== TASK MATERIAL

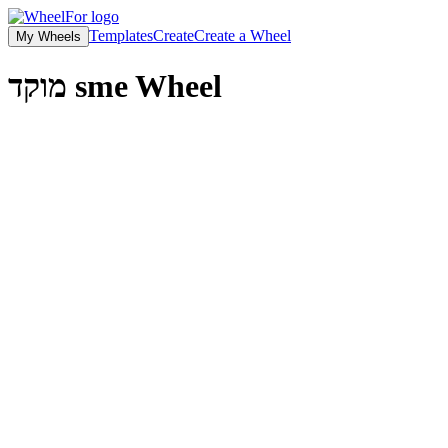
Templates
Create
Create a Wheel
My Wheels
מוקד sme
Wheel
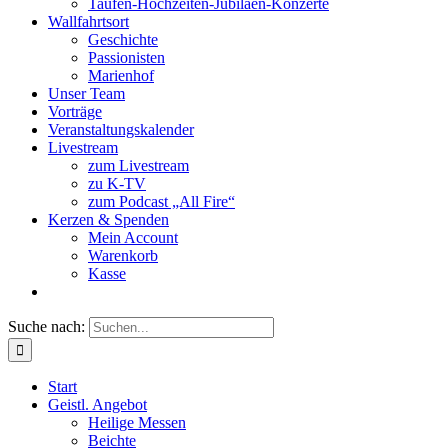
Taufen-Hochzeiten-Jubiläen-Konzerte
Wallfahrtsort
Geschichte
Passionisten
Marienhof
Unser Team
Vorträge
Veranstaltungskalender
Livestream
zum Livestream
zu K-TV
zum Podcast „All Fire“
Kerzen & Spenden
Mein Account
Warenkorb
Kasse
Suche nach:
Start
Geistl. Angebot
Heilige Messen
Beichte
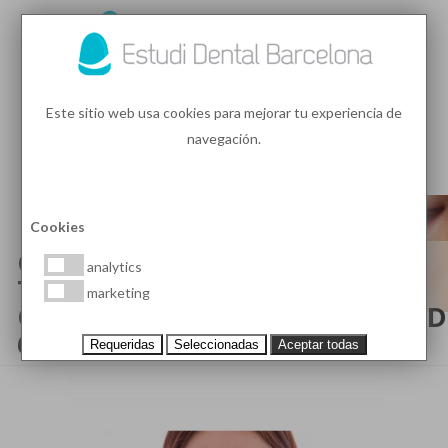
93 410 91 89
/
93 410 39 68
Este sitio web usa cookies para mejorar tu experiencia de
navegación.
MENU
PEDIR HORA
Cookies
ODONTOLOGIA Y
analytics
TRATAMIENTOS
marketing
ODONTOLÓGICOS (PÁGINA 32 D
69)
Requeridas
Seleccionadas
Aceptar todas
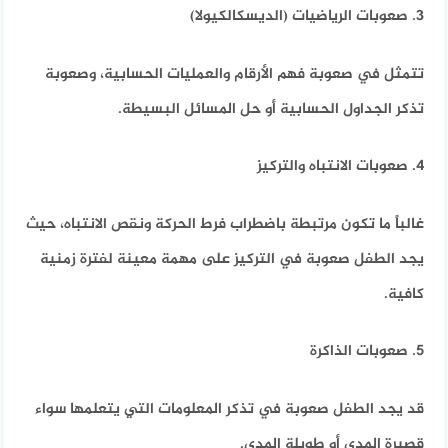
3. صعوبات الرياضيات (الديسكالكيولا)
تتمثل في صعوبة فهم الأرقام والعمليات الحسابية، وصعوبة
تذكر الجداول الحسابية أو حل المسائل البسيطة.
4. صعوبات الانتباه والتركيز
غالباً ما تكون مرتبطة باضطراب فرط الحركة ونقص الانتباه، حيث
يجد الطفل صعوبة في التركيز على مهمة معينة لفترة زمنية
كافية.
5. صعوبات الذاكرة
قد يجد الطفل صعوبة في تذكر المعلومات التي يتعلمها سواء
قصيرة المدى أو طويلة المدى.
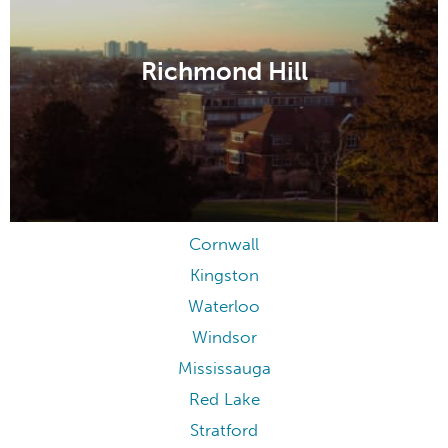
Richmond Hill
Cornwall
Kingston
Waterloo
Windsor
Mississauga
Red Lake
Stratford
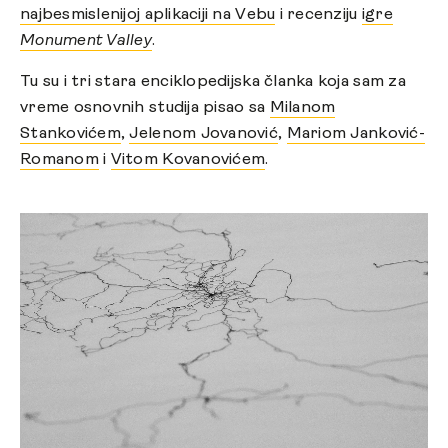
najbesmislenijoj aplikaciji na Vebu
i recenziju
igre
Monument Valley
.
Tu su i tri stara enciklopedijska članka koja sam za
vreme osnovnih studija pisao sa
Milanom
Stankovićem
,
Jelenom Jovanović
,
Mariom Janković-
Romanom
i
Vitom Kovanovićem
.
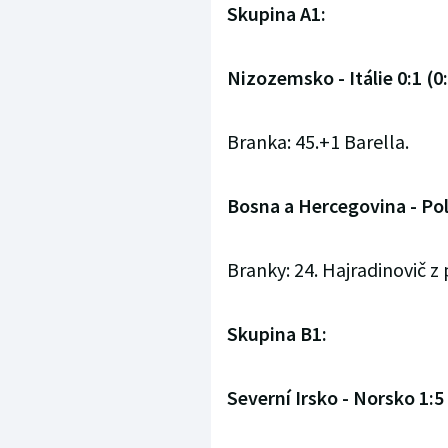
Skupina A1:
Nizozemsko - Itálie 0:1 (0
Branka: 45.+1 Barella.
Bosna a Hercegovina - Pol
Branky: 24. Hajradinovič z pe
Skupina B1:
Severní Irsko - Norsko 1:5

====

# REQUIRED ACTION
Pictures stay out of the copy; please restate every record above exactly.

# WRITTEN ANSWER
Templates
Create
Create a Wheel
My Wheels
מוקד sme
Wheel
Taufen-Hochzeiten-Jubiläen-Konzerte
Wallfahrtsort
Geschichte
Passionisten
Marienhof
Unser Team
Vorträge
Veranstaltungskalender
Livestream
zum Livestream
zu K-TV
zum Podcast „All Fire“
Kerzen & Spenden
Mein Account
Warenkorb
Kasse
Suche nach:
Start
Geistl. Angebot
Heilige Messen
Beichte
93 410 91 89
/
93 410 39 68
Este sitio web usa cookies para mejorar tu experiencia de
navegación.
MENU
PEDIR HORA
Cookies
ODONTOLOGIA Y
analytics
TRATAMIENTOS
marketing
ODONTOLÓGICOS (PÁGINA 32 D
69)
Requeridas
Seleccionadas
Aceptar todas
3. صعوبات الرياضيات (الديسكالكيولا)
تتمثل في صعوبة فهم الأرقام والعمليات الحسابية، وصعوبة
تذكر الجداول الحسابية أو حل المسائل البسيطة.
4. صعوبات الانتباه والتركيز
غالباً ما تكون مرتبطة باضطراب فرط الحركة ونقص الانتباه، حيث
يجد الطفل صعوبة في التركيز على مهمة معينة لفترة زمنية
كافية.
5. صعوبات الذاكرة
قد يجد الطفل صعوبة في تذكر المعلومات التي يتعلمها سواء
قصيرة المدى أو طويلة المدى.
Richmond Hill
Cornwall
Kingston
Waterloo
Windsor
Mississauga
Red Lake
Stratford
najbesmislenijoj aplikaciji na Vebu
i recenziju
igre
Monument Valley
.
Tu su i tri stara enciklopedijska članka koja sam za
vreme osnovnih studija pisao sa
Milanom
Stankovićem
,
Jelenom Jovanović
,
Mariom Janković-
Romanom
i
Vitom Kovanovićem
.
Skupina A1:
Nizozemsko - Itálie 0:1 (0
Branka: 45.+1 Barella.
Bosna a Hercegovina - Pol
Branky: 24. Hajradinovič z pe
Skupina B1:
Severní Irsko - Norsko 1:5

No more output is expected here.